Nia whirled around, her thoughts filled with agents of a secret cabal looking to lure her into their unholy practices. The woman standing behind her was far from that however.

“Ok, little jumpy still,” Belhelen said. “Guessing getting jumped in an alley can do that to a girl.”

“Oh hey,” Nia said, breathing out a deep breath she hadn’t been aware she was holding. “Sorry. My mind was a thousand miles away.” She fought back a grin at the thought that, for a change, she actually hadn’t been that far gone, and blinked quickly to see how things were going with Yasgrid.

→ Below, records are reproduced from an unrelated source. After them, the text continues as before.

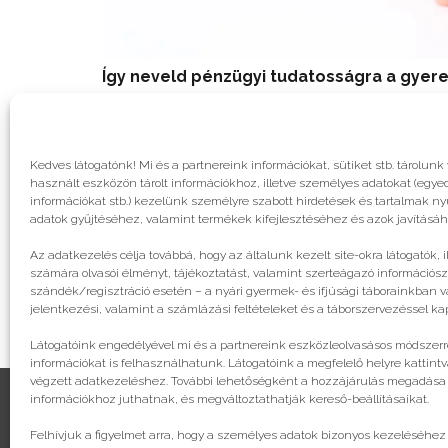
Így neveld pénzügyi tudatosságra a gyer
Kedves látogatónk! Mi és a partnereink információkat, sütiket stb. tárol
használt eszközön tárolt információkhoz, illetve személyes adatokat (egyed
információkat stb.) kezelünk személyre szabott hirdetések és tartalmak n
adatok gyűjtéséhez, valamint termékek kifejlesztéséhez és azok javításáh
Az adatkezelés célja továbbá, hogy az általunk kezelt site-okra látogatók, 
számára olvasói élményt, tájékoztatást, valamint szerteágazó információsz
szándék/regisztráció esetén – a nyári gyermek- és ifjúsági táborainkban va
jelentkezési, valamint a számlázási feltételeket és a táborszervezéssel k
Látogatóink engedélyével mi és a partnereink eszközleolvasásos módszerre
információkat is felhasználhatunk. Látogatóink a megfelelő helyre kattintv
végzett adatkezeléshez. További lehetőségként a hozzájárulás megadása va
információkhoz juthatnak, és megváltoztathatják kereső-beállításaikat.
Felhívjuk a figyelmet arra, hogy a személyes adatok bizonyos kezeléséhez
© legjobbtabor.hu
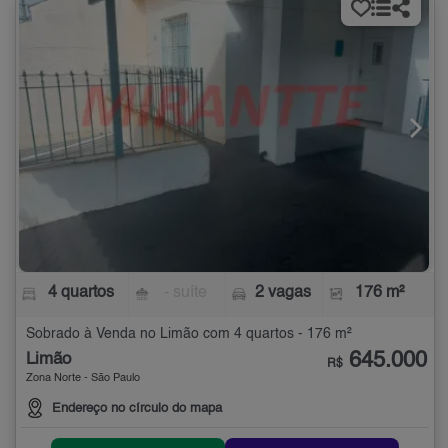
4 quartos
- suíte
2 vagas
176 m²
Sobrado à Venda no Limão com 4 quartos - 176 m²
645.000
Limão
R$
Zona Norte - São Paulo
Endereço no círculo do mapa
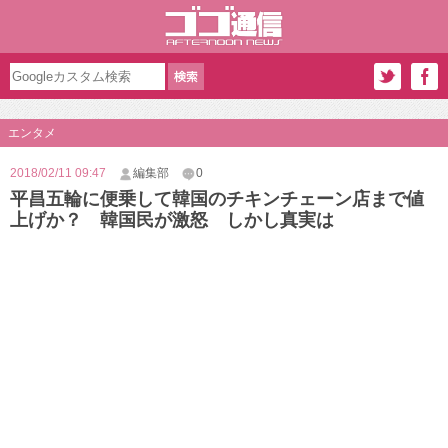
エンタメ
2018/02/11 09:47
編集部
0
平昌五輪に便乗して韓国のチキンチェーン店まで値
上げか？ 韓国民が激怒 しかし真実は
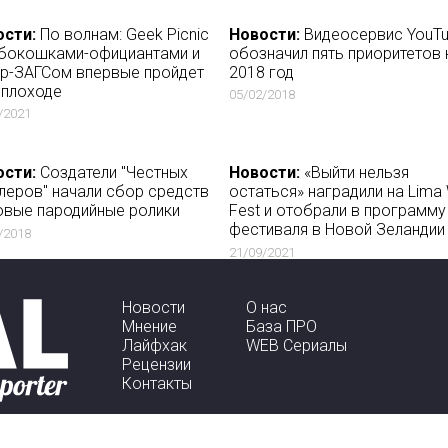
ости:
По волнам: Geek Picnic
Новости:
Видеосервис YouT
бокошками-официантами и
обозначил пять приоритетов 
р-ЗАГСом впервые пройдет
2018 год
еплоходе
05/02/2018
/2021
ости:
Создатели "Честных
Новости:
«Выйти нельзя
леров" начали сбор средств
остаться» наградили на Lima
овые пародийные ролики
Fest и отобрали в программу
фестиваля в Новой Зеландии
/2018
21/09/2021
Новости
О нас
Мнение
База ПРО
Лайфхак
WEB Сериалы
Рецензии
Контакты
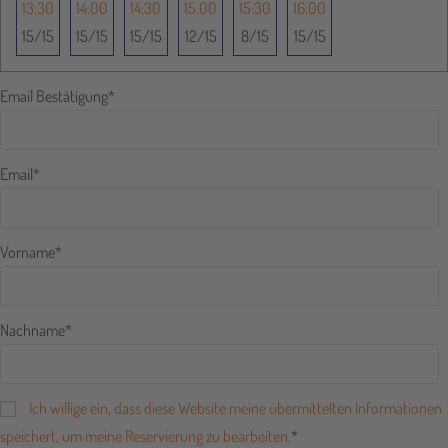
13:30
14:00
14:30
15:00
15:30
16:00
15
15
15
15
15
15
12
15
8
15
15
15
Email Bestätigung
*
Email
*
Vorname
*
Nachname
*
Ich willige ein, dass diese Website meine übermittelten Informationen
speichert, um meine Reservierung zu bearbeiten.
*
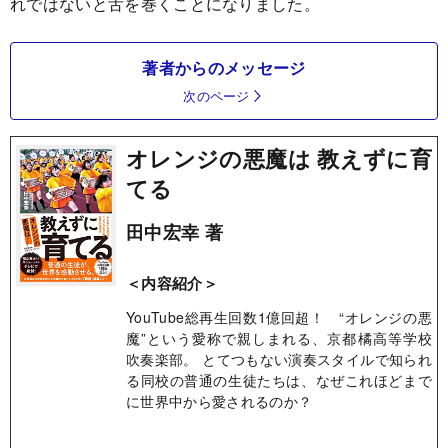
れではないと舌を巻くことになりました。
著者からのメッセージ
次のページ
オレンジの悪魔は 教えずに育
てる
田中宏幸 著
＜内容紹介＞
YouTube総再生回数1億回超！ “オレンジの悪
魔”という愛称で親しまれる、京都橘高等学校
吹奏楽部。 とてつもない演奏スタイルで知られ
る同校の普通の生徒たちは、なぜこれほどまで
に世界中から愛されるのか？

The impression she got was that things were fine, so she turned her full attention to Belhelen.

“So were you just out for a stroll to clear your head, or did you have a destination in mind?” Belhelen asked.

“No real destination,” Nia said, telling at least a technical truth. She hadn’t officially decided she was going to the Back Orchard, even if she’d been moving in a reasonably straight path towards it.

“Got any plans for dinner?” Belhelen asked.

“Not particularly,” Nia said. There was food at Yasgrid’s house but it wouldn’t go bad for another few weeks Nia guessed. Stoneling’s didn’t literally eat stones, but some of the food Yasgrid had stocked her pantry with was about as edible at a rock.

“Good! You do now then!” Belhelen said, and whisked Nia away on something that Yasgrid might have mistaken for a date.